Recibo lecciones sobre emociones humanas, muy profundas, por parte de los que me quieren y comparten su vida conmigo a cada momento, entre cafés, cigarrillos e historias cotidianas que tejen la fina tela de nuestra existencia… tan cotidianas que desgarran la carne y son el aliento de cada día.

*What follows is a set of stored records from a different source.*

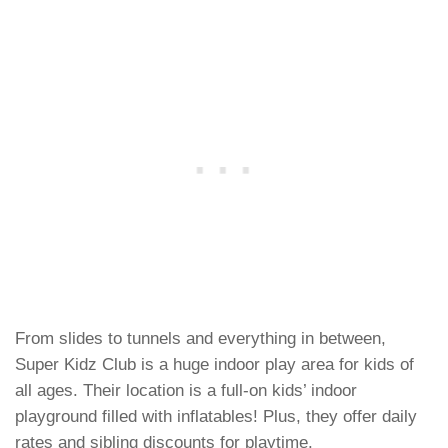
From slides to tunnels and everything in between,
Super Kidz Club is a huge indoor play area for kids of
all ages. Their location is a full-on kids’ indoor
playground filled with inflatables! Plus, they offer daily
rates and sibling discounts for playtime.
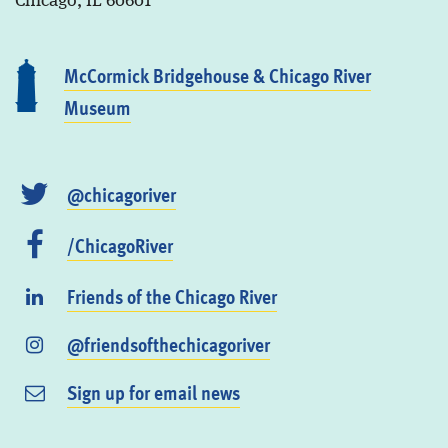
Chicago, IL 60601
McCormick Bridgehouse & Chicago River
Museum
@chicagoriver
/ChicagoRiver
Friends of the Chicago River
@friendsofthechicagoriver
Sign up for email news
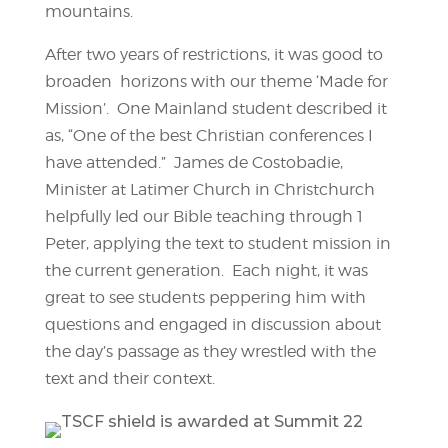
mountains.
After two years of restrictions, it was good to
broaden horizons with our theme ‘Made for
Mission’. One Mainland student described it
as, “One of the best Christian conferences I
have attended.” James de Costobadie,
Minister at Latimer Church in Christchurch
helpfully led our Bible teaching through 1
Peter, applying the text to student mission in
the current generation. Each night, it was
great to see students peppering him with
questions and engaged in discussion about
the day’s passage as they wrestled with the
text and their context.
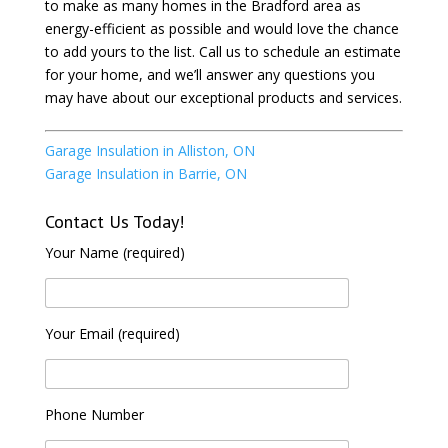
to make as many homes in the Bradford area as
energy-efficient as possible and would love the chance
to add yours to the list. Call us to schedule an estimate
for your home, and we’ll answer any questions you
may have about our exceptional products and services.
Garage Insulation in Alliston, ON
Garage Insulation in Barrie, ON
Contact Us Today!
Your Name (required)
Your Email (required)
Phone Number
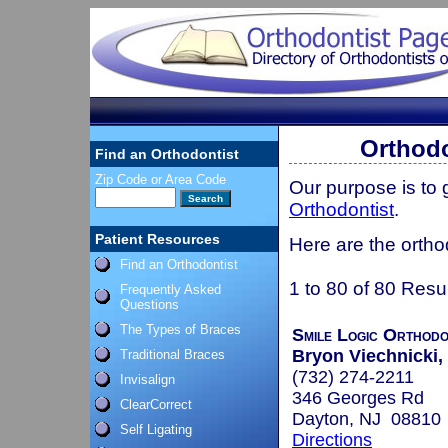
Orthodo
Find an Orthodontist
Zip Code or Area Code
Our purpose is to
Orthodontist
.
Patient Resources
Here are the ortho
Find an Orthodontist
1 to 80 of 80 Resu
Frequently Asked
Questions
The Types of Braces
Smile Logic Orthodo
Bryon Viechnicki, 
Traditional Braces
(732) 274-2211
Invisalign
346 Georges Rd
ClearCorrect
Dayton, NJ 08810
Self Ligating
Directions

Y si estás triste…? Y si hace un tiempo que la tristeza se mete en rincones en los que no tiene permiso…? Aparece de noche, se cuela en tus sueños, te distrae cuando quieres reírte y te abraza a traición cuando crees que la has dejado atrás…
No siempre se puede correr tras el espejismo de ser feliz, es un engaño… Los gurús que nos llevan por los caminos del eterno positivismo no han mirado de cerca. Se confunden y nos confunden: niegan la propia naturaleza del animal que somos, el que es herido en lo más hondo y necesita retirarse para lamerse las heridas, buscar consuelo y llorar lágrimas antiguas.

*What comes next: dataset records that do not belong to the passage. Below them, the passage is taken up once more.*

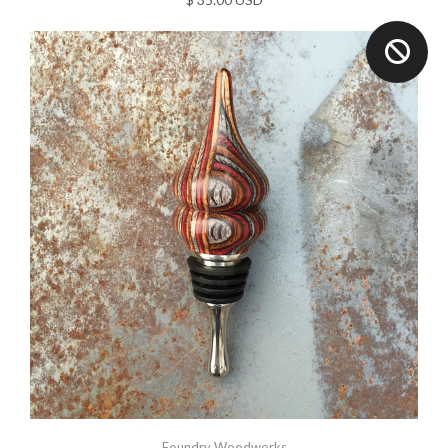
Foundry Woodworks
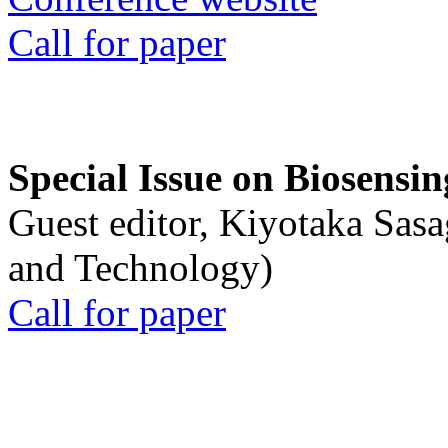
Call for paper
Special Issue on Biosensin
Guest editor, Kiyotaka Sasa
and Technology)
Call for paper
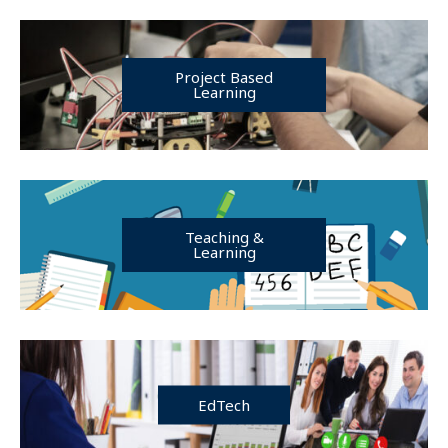
Project Based
Learning
Teaching &
Learning
EdTech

La coherencia de acompañar a otro ser humano en su camino no es hacerle creer que todo lo que ocurre es “reformulable” en pasar página y seguir sonriendo, desconectarlo del dolor inherente a la vida y perseguir, sin pausas, las excelencias del ser humano.
“Sonreír siempre”, “superarte, ahora y en todo momento”, “saborear cada segundo como si fuese el último…” Estos mensajes, bombardeando a diestro y siniestro y de forma indiscriminada, no son retadores ni reveladores, son vacíos.
Son vacíos porque sólo son palabras. A veces necesitamos llorar y permanecer en el fracaso, queremos quejarnos y aullar las penas sin buscar una salida, sólo vivir el dolor.
En mi modesta opinión, todo lo que en este mundo tiene valor real, todo lo que cala en nosotros y en los demás ha de contener dos cosas: honestidad y coherencia. El dolor y el abatimiento también son honestidad. El resto es mentira. Y no valdrá nada…
A veces la coherencia de estar contigo no es responsabilizarte de que no estés triste, sólo dejar que lo estés, aquí y ahora. Sin aconsejar, medir, analizar ni buscar la fórmula mágica. Sólo acariciarte mientras sufras, porque pasará…
La coherencia de estar contigo es caminar a tu lado hasta el rincón oscuro que has elegido para esconderte. Sólo un momento… porque la ocasión lo merece.
Porque se te ha roto el corazón y no quiero restarle importancia: porque no ha sido justo, porque no lo buscabas, porque te has confundido, porque te empeñaste en caminar sobre cristales, porque llegó por sorpresa, porque no estabas preparado, porque… simplemente ocurrió.
La coherencia de estar contigo es escucharte mientras dices:
“Mírame y verás que tengo un par de sueños rotos que no ha estado en mi mano proteger… siento que la vida ha elegido por mi. Realmente eran magníficos, te lo aseguro, y sin embargo tuve que romperlos para que me dejasen caminar…”
Y poder responder:
“Amo tus lágrimas tanto como tus sonrisas…”
“Y cuando me haya lamido las heridas, cuando sienta que ya no quedan rincones oscuros en los que quiera estar, cuando vuelva a ser… volveré a buscar mi vela.”